Updated - January 15, 2018 at 10:42 PM.

Rainfall deficiency coupled with currency demonetisation have affected fertiliser sales of the public sector FACT, despite record production this fiscal year.

The plummeting sales have put the company in a precarious situation at a time when it has received a ₹1,000-crore loan from the Centre to restart its caprolactam plant and augment production in all other plants.

With the maximum production among all fertiliser plants, FACT was able to set new records in production as well as marketing of fertilisers in the first six months of the current fiscal and was confident of closing the year on a positive note.

However, the rains played spoilsport with fertiliser sales in South India, especially with the deficient South-West and the delayed North-East monsoon.

The company — through the financial package — had stepped up production with a target of achieving 10 lakh tonnes and it is also evident in the improvement in production on a monthly basis.

Despite it being the peak season, fertiliser sales have come down in November. It is not FACT alone that bears the brunt; half a dozen other players in South India have also started feeling the pinch of the rain scarcity.

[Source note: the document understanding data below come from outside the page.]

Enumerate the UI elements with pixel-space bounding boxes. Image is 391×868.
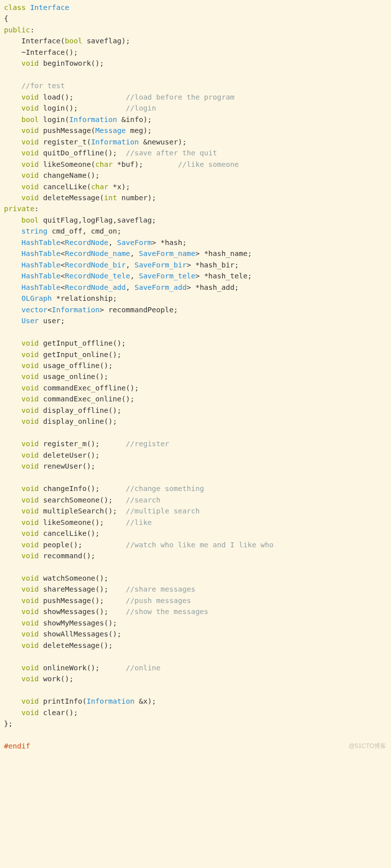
code-line: void cancelLike(char *x); [4, 181, 387, 192]
code-line: void clear(); [4, 707, 387, 718]
code-line: void likeSomeone(); //like [4, 517, 387, 528]
preprocessor-directive: #endif [4, 742, 30, 750]
code-line: HashTable<RecordNode_bir, SaveForm_bir> … [4, 259, 387, 270]
code-line: void renewUser(); [4, 461, 387, 472]
code-line: void pushMessage(); //push messages [4, 595, 387, 606]
code-line: class Interface [4, 2, 387, 13]
code-line [4, 327, 387, 338]
code-line: void watchSomeone(); [4, 573, 387, 584]
code-line: void load(); //load before the program [4, 92, 387, 103]
code-line: private: [4, 203, 387, 214]
watermark-text: @51CTO博客 [349, 742, 386, 751]
code-line [4, 427, 387, 438]
code-line [4, 729, 387, 740]
code-line [4, 561, 387, 572]
code-line: void cancelLike(); [4, 528, 387, 539]
code-line: void usage_offline(); [4, 360, 387, 371]
code-line: void beginTowork(); [4, 58, 387, 69]
code-line: void changeName(); [4, 170, 387, 181]
code-line: void showMessages(); //show the messages [4, 606, 387, 617]
code-line: void commandExec_offline(); [4, 382, 387, 393]
code-line: void multipleSearch(); //multiple search [4, 505, 387, 516]
code-line: bool quitFlag,logFlag,saveflag; [4, 215, 387, 226]
code-line: string cmd_off, cmd_on; [4, 226, 387, 237]
code-line: void recommand(); [4, 550, 387, 561]
code-line: void display_online(); [4, 416, 387, 427]
code-line [4, 685, 387, 696]
code-line: bool login(Information &info); [4, 114, 387, 125]
code-line: void showMyMessages(); [4, 618, 387, 628]
code-line: HashTable<RecordNode_name, SaveForm_name… [4, 248, 387, 259]
code-line: #endif [4, 741, 387, 751]
class-name: Interface [30, 3, 69, 11]
code-line [4, 472, 387, 483]
code-line [4, 69, 387, 80]
code-line: Interface(bool saveflag); [4, 35, 387, 46]
code-line: public: [4, 24, 387, 35]
code-line: HashTable<RecordNode_tele, SaveForm_tele… [4, 270, 387, 281]
code-line [4, 651, 387, 662]
code-line: void likeSomeone(char *buf); //like some… [4, 159, 387, 170]
code-line: void deleteMessage(); [4, 640, 387, 651]
code-line: void usage_online(); [4, 371, 387, 382]
code-line: ~Interface(); [4, 47, 387, 58]
code-line: vector<Information> recommandPeople; [4, 304, 387, 315]
code-line: void login(); //login [4, 103, 387, 114]
code-line: //for test [4, 80, 387, 91]
code-line: void work(); [4, 673, 387, 684]
code-line: HashTable<RecordNode, SaveForm> *hash; [4, 237, 387, 248]
code-line: void searchSomeone(); //search [4, 495, 387, 505]
code-line: void printInfo(Information &x); [4, 696, 387, 707]
code-line: void shareMessage(); //share messages [4, 584, 387, 595]
code-line: OLGraph *relationship; [4, 293, 387, 304]
code-line: void commandExec_online(); [4, 393, 387, 404]
code-line: void deleteMessage(int number); [4, 192, 387, 203]
code-line: void pushMessage(Message meg); [4, 125, 387, 136]
code-line: void quitDo_offline(); //save after the … [4, 147, 387, 158]
code-line: void getInput_online(); [4, 349, 387, 360]
code-line: void onlineWork(); //online [4, 662, 387, 673]
code-line: void register_m(); //register [4, 438, 387, 449]
code-line: }; [4, 718, 387, 729]
code-line: void showAllMessages(); [4, 628, 387, 639]
code-line: HashTable<RecordNode_add, SaveForm_add> … [4, 282, 387, 293]
code-line: void deleteUser(); [4, 450, 387, 461]
code-line: void getInput_offline(); [4, 338, 387, 349]
keyword: class [4, 3, 26, 11]
code-line: User user; [4, 315, 387, 326]
code-block: class Interface { public: Interface(bool… [4, 2, 387, 751]
code-line: { [4, 13, 387, 24]
code-line: void display_offline(); [4, 405, 387, 416]
code-line: void register_t(Information &newuser); [4, 136, 387, 147]
comment: //for test [21, 82, 65, 90]
code-line: void people(); //watch who like me and I… [4, 539, 387, 550]
code-line: void changeInfo(); //change something [4, 483, 387, 494]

And the currency demonetisation has fuelled to the crisis.

D Nandakumar, Chief General Manager (Marketing), FACT, told BusinessLine that normally there is a good offtake from Tamil Nadu in the October-November period but this year sales have dropped by almost 50 per cent till date.

Fertiliser companies based in North India are in an advantageous position, thanks to the good monsoon that lifted sales in the entire region. “It seems the lean period for fertiliser sales — January, February and March — has started from November itself,” he said.

Discounts for dealers

However, with added sales effort and the recently-announced incentives for dealers, Nandakumar is optimistic that the quantities of fertilisers sold can be enhanced.

To tide over the crisis, he said the management has decided to offer discounts to dealers, which would be ₹700 per tonne at base price for Factamfos, ₹500 for ammonium sulphate and ₹400 for Muriate of Potash, till end-November. “We hope that the discounts will boost sales since FACT products are the most preferred brand in Tamil Nadu,” he added.

Online payments

On the currency demonetisation, he said the entire sale was on a cash-and-carry basis and the unavailability of small currency denomination has affected railhead clearance of cargo as well as loading and unloading at depots.

However, the company’s shift towards online payment has lessened the impact, he added.

The company is now facing difficulties in storage as it has stock of approximately 95,000 tonnes of Factomfos and almost 19,000 tonnes of ammonium sulphate.

FACT has only four-and-a-half months to achieve the production target of 10 lakh tonnes and it has so far produced, 4.84 lakh tonnes of Factomfos and 1.1 lakh tonne of ammonium sulphate.